- Conference: California Collegiate Athletic Association
- Record: 6–4 (1–3 CCAA)
- Head coach: Phil Krueger (2nd season);
- Home stadium: Ratcliffe Stadium

= 1965 Fresno State Bulldogs football team =

American college football season

The 1965 Fresno State Bulldogs football team represented Fresno State College—now known as California State University, Fresno—as a member of the California Collegiate Athletic Association (CCAA) during the 1965 NCAA College Division football season.
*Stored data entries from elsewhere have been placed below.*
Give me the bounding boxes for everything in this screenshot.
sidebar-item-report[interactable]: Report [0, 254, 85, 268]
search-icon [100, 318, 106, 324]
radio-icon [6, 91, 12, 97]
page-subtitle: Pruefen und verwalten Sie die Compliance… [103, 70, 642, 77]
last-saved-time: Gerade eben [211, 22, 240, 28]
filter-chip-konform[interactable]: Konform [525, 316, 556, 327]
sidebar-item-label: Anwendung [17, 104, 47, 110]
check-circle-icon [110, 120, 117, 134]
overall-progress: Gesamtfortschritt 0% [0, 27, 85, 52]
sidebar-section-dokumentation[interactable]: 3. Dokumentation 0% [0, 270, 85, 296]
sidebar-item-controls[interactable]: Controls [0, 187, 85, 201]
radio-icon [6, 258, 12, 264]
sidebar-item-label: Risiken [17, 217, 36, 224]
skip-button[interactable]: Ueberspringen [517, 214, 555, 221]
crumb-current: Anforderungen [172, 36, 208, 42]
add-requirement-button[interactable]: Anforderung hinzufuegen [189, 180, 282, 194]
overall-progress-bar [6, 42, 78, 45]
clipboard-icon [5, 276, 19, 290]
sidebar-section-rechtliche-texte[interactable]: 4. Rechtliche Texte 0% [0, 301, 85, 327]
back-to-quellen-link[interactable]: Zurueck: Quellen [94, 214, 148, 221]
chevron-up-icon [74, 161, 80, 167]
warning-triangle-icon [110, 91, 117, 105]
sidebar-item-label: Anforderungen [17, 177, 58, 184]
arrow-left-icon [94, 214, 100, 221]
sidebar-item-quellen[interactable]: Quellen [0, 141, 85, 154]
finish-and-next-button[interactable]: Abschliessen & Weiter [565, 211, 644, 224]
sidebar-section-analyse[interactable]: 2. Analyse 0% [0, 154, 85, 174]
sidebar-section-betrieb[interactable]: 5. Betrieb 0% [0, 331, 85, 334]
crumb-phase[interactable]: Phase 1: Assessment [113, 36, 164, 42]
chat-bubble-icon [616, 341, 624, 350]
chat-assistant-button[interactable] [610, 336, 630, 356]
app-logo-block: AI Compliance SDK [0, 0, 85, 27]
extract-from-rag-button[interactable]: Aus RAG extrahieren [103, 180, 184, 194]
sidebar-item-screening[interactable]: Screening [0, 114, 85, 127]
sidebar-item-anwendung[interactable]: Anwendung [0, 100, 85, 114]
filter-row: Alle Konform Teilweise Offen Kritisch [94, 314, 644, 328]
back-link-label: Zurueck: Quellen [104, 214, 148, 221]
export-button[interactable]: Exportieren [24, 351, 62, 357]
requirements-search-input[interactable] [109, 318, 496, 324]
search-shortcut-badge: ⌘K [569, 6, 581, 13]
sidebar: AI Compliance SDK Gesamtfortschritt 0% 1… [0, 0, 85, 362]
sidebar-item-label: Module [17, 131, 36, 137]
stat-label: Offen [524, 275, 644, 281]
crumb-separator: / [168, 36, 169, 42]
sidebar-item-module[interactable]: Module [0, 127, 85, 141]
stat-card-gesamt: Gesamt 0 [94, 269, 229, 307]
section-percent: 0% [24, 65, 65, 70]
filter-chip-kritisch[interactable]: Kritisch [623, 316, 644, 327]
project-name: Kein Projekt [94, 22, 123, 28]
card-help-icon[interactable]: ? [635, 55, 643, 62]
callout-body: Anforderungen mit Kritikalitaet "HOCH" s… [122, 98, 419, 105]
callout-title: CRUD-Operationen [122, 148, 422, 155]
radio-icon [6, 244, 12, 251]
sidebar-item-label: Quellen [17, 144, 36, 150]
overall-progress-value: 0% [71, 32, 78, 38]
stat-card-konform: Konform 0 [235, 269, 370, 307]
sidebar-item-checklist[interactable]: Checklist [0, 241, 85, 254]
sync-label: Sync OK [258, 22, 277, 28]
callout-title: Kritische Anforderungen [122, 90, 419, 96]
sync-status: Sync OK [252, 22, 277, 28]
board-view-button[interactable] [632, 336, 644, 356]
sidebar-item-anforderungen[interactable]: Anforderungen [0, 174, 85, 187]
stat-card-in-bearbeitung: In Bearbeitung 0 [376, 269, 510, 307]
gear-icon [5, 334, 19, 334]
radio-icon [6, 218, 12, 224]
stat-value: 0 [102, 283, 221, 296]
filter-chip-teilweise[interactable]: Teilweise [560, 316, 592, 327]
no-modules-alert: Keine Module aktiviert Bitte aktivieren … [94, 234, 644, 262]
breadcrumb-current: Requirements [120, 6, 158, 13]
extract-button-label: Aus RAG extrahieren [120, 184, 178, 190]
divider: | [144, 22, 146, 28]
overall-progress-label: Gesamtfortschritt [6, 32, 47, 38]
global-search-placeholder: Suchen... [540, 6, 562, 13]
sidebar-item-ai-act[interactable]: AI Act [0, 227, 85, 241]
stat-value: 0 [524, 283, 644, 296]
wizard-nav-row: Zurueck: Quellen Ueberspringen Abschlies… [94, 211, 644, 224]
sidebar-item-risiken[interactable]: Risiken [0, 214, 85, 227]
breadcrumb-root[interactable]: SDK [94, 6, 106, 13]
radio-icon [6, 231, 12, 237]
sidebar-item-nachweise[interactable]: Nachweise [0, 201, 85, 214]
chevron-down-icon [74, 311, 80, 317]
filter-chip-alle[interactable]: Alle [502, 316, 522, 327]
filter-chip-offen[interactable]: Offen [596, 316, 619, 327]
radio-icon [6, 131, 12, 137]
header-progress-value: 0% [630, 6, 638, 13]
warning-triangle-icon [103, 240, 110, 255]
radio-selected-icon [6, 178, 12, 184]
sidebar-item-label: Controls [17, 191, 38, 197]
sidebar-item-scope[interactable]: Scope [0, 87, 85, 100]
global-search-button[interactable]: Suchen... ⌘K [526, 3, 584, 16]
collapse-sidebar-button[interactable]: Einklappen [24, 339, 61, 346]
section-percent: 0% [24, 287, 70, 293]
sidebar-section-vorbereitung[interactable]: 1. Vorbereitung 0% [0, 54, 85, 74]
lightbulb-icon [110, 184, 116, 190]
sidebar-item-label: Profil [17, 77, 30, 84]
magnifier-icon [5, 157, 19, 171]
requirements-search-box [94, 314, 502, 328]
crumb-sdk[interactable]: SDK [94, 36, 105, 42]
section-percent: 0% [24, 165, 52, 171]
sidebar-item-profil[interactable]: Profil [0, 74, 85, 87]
Led by Phil Krueger in his second and final season as head coach, Fresno State compiled an overall record of 6–4 with a mark of 1–3 in conference play, placing fourth in the CCAA. The Bulldogs played home games at Ratcliffe Stadium on the campus of Fresno City College in Fresno, California.

==Schedule==

| Date | Opponent | Rank | Site | Result | Attendance | Source |
| September 25 | at Colorado* |  | Folsom Field; Boulder, CO; | L 7–10 | 29,000 |  |
| October 2 | Washburn* |  | Ratcliffe Stadium; Fresno, CA; | W 54–0 | 9,388 |  |
| October 9 | Montana State* |  | Ratcliffe Stadium; Fresno, CA; | W 25–14 | 10,862–12,000 |  |
| October 16 | at Cal Poly |  | Mustang Stadium; San Luis Obispo, CA; | W 23–13 | 7,000 |  |
| October 23 | No. 4 Cal State Los Angeles | No. 8 | Ratcliffe Stadium; Fresno, CA; | L 12–32 | 13,455 |  |
| October 30 | San Diego State |  | Ratcliffe Stadium; Fresno, CA (rivalry); | L 7–26 | 9,009 |  |
| November 6 | at No. 6 Long Beach State |  | Veterans Memorial Stadium; Long Beach, CA; | L 12–14 | 9,100–9,120 |  |
| November 13 | at Pacific (CA)* |  | Pacific Memorial Stadium; Stockton, CA; | W 20–0 | 1,000–4,000 |  |
| November 20 | San Jose State* |  | Ratcliffe Stadium; Fresno, CA (rivalry); | W 24–18 | 8,500 |  |
| November 27 | at Hawaii* |  | Honolulu Stadium; Honolulu, HI (rivalry); | W 7–3 | 2,356 |  |
*Non-conference game; Rankings from AP Poll released prior to the game; Source: ;

==Team players in the NFL==
No Fresno State Bulldogs were selected in the 1966 NFL draft.